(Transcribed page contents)
__________
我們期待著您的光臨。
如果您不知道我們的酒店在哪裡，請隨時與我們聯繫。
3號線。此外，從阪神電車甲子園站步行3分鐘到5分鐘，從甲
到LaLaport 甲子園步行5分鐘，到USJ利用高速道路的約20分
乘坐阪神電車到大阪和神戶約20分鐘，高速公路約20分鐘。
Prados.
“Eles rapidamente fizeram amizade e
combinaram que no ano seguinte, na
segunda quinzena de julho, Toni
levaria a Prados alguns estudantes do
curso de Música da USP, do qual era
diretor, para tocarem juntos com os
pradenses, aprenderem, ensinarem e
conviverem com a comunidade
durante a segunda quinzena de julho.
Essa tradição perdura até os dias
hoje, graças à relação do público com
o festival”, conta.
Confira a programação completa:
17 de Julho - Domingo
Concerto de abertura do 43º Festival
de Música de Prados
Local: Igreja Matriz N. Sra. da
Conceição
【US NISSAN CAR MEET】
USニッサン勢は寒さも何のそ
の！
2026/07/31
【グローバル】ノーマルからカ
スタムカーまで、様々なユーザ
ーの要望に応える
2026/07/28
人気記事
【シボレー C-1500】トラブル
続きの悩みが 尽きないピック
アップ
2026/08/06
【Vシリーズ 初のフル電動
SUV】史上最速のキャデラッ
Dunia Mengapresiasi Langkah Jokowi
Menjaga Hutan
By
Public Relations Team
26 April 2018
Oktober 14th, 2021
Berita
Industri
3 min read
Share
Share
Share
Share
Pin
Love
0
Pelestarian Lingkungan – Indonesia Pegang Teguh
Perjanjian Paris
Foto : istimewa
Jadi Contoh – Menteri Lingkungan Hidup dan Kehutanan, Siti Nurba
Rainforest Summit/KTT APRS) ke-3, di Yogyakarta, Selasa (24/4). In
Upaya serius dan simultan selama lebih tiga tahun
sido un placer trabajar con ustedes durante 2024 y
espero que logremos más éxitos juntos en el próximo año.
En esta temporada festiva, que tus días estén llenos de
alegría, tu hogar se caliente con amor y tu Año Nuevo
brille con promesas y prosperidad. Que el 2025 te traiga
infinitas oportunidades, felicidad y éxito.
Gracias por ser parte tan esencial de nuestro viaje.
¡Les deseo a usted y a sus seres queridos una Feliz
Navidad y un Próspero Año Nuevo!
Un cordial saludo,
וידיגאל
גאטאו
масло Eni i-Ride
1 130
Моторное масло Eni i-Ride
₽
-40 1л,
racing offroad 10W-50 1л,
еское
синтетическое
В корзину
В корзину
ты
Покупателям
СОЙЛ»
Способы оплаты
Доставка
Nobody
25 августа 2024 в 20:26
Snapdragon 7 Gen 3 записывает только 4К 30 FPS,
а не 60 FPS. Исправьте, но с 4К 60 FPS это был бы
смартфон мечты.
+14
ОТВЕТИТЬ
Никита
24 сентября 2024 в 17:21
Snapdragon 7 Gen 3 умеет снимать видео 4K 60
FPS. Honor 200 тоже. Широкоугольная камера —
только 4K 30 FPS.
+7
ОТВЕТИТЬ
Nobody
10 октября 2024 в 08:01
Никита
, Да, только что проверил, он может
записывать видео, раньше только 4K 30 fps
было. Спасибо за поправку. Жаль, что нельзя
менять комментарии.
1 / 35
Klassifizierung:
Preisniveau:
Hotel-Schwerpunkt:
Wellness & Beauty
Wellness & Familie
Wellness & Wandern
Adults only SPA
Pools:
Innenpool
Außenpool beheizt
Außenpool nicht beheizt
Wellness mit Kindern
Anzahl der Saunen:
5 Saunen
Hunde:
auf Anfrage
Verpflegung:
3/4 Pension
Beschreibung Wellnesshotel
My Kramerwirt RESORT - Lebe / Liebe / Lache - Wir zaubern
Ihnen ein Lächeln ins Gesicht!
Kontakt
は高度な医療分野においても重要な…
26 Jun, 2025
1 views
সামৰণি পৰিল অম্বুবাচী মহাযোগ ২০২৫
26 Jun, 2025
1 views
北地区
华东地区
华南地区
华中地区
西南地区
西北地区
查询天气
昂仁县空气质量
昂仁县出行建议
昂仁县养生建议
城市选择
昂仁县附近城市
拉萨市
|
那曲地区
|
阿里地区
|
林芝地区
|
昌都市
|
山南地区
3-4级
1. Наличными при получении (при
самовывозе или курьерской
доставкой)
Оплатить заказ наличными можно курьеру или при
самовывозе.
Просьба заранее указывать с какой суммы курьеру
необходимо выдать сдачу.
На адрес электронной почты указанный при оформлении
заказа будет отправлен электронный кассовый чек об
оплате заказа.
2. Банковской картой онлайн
__________
== Task brief ==
Write the records again exactly as they stand.

== Written response ==
我們期待著您的光臨。
如果您不知道我們的酒店在哪裡，請隨時與我們聯繫。
3號線。此外，從阪神電車甲子園站步行3分鐘到5分鐘，從甲
到LaLaport 甲子園步行5分鐘，到USJ利用高速道路的約20分
乘坐阪神電車到大阪和神戶約20分鐘，高速公路約20分鐘。
Prados.
“Eles rapidamente fizeram amizade e
combinaram que no ano seguinte, na
segunda quinzena de julho, Toni
levaria a Prados alguns estudantes do
curso de Música da USP, do qual era
diretor, para tocarem juntos com os
pradenses, aprenderem, ensinarem e
conviverem com a comunidade
durante a segunda quinzena de julho.
Essa tradição perdura até os dias
hoje, graças à relação do público com
o festival”, conta.
Confira a programação completa:
17 de Julho - Domingo
Concerto de abertura do 43º Festival
de Música de Prados
Local: Igreja Matriz N. Sra. da
Conceição
【US NISSAN CAR MEET】
USニッサン勢は寒さも何のそ
の！
2026/07/31
【グローバル】ノーマルからカ
スタムカーまで、様々なユーザ
ーの要望に応える
2026/07/28
人気記事
【シボレー C-1500】トラブル
続きの悩みが 尽きないピック
アップ
2026/08/06
【Vシリーズ 初のフル電動
SUV】史上最速のキャデラッ
Dunia Mengapresiasi Langkah Jokowi
Menjaga Hutan
By
Public Relations Team
26 April 2018
Oktober 14th, 2021
Berita
Industri
3 min read
Share
Share
Share
Share
Pin
Love
0
Pelestarian Lingkungan – Indonesia Pegang Teguh
Perjanjian Paris
Foto : istimewa
Jadi Contoh – Menteri Lingkungan Hidup dan Kehutanan, Siti Nurba
Rainforest Summit/KTT APRS) ke-3, di Yogyakarta, Selasa (24/4). In
Upaya serius dan simultan selama lebih tiga tahun
sido un placer trabajar con ustedes durante 2024 y
espero que logremos más éxitos juntos en el próximo año.
En esta temporada festiva, que tus días estén llenos de
alegría, tu hogar se caliente con amor y tu Año Nuevo
brille con promesas y prosperidad. Que el 2025 te traiga
infinitas oportunidades, felicidad y éxito.
Gracias por ser parte tan esencial de nuestro viaje.
¡Les deseo a usted y a sus seres queridos una Feliz
Navidad y un Próspero Año Nuevo!
Un cordial saludo,
וידיגאל
גאטאו
масло Eni i-Ride
1 130
Моторное масло Eni i-Ride
₽
-40 1л,
racing offroad 10W-50 1л,
еское
синтетическое
В корзину
В корзину
ты
Покупателям
СОЙЛ»
Способы оплаты
Доставка
Nobody
25 августа 2024 в 20:26
Snapdragon 7 Gen 3 записывает только 4К 30 FPS,
а не 60 FPS. Исправьте, но с 4К 60 FPS это был бы
смартфон мечты.
+14
ОТВЕТИТЬ
Никита
24 сентября 2024 в 17:21
Snapdragon 7 Gen 3 умеет снимать видео 4K 60
FPS. Honor 200 тоже. Широкоугольная камера —
только 4K 30 FPS.
+7
ОТВЕТИТЬ
Nobody
10 октября 2024 в 08:01
Никита
, Да, только что проверил, он может
записывать видео, раньше только 4K 30 fps
было. Спасибо за поправку. Жаль, что нельзя
менять комментарии.
1 / 35
Klassifizierung:
Preisniveau:
Hotel-Schwerpunkt:
Wellness & Beauty
Wellness & Familie
Wellness & Wandern
Adults only SPA
Pools:
Innenpool
Außenpool beheizt
Außenpool nicht beheizt
Wellness mit Kindern
Anzahl der Saunen:
5 Saunen
Hunde:
auf Anfrage
Verpflegung:
3/4 Pension
Beschreibung Wellnesshotel
My Kramerwirt RESORT - Lebe / Liebe / Lache - Wir zaubern
Ihnen ein Lächeln ins Gesicht!
Kontakt
は高度な医療分野においても重要な…
26 Jun, 2025
1 views
সামৰণি পৰিল অম্বুবাচী মহাযোগ ২০২৫
26 Jun, 2025
1 views
北地区
华东地区
华南地区
华中地区
西南地区
西北地区
查询天气
昂仁县空气质量
昂仁县出行建议
昂仁县养生建议
城市选择
昂仁县附近城市
拉萨市
|
那曲地区
|
阿里地区
|
林芝地区
|
昌都市
|
山南地区
3-4级
1. Наличными при получении (при
самовывозе или курьерской
доставкой)
Оплатить заказ наличными можно курьеру или при
самовывозе.
Просьба заранее указывать с какой суммы курьеру
необходимо выдать сдачу.
На адрес электронной почты указанный при оформлении
заказа будет отправлен электронный кассовый чек об
оплате заказа.
2. Банковской картой онлайн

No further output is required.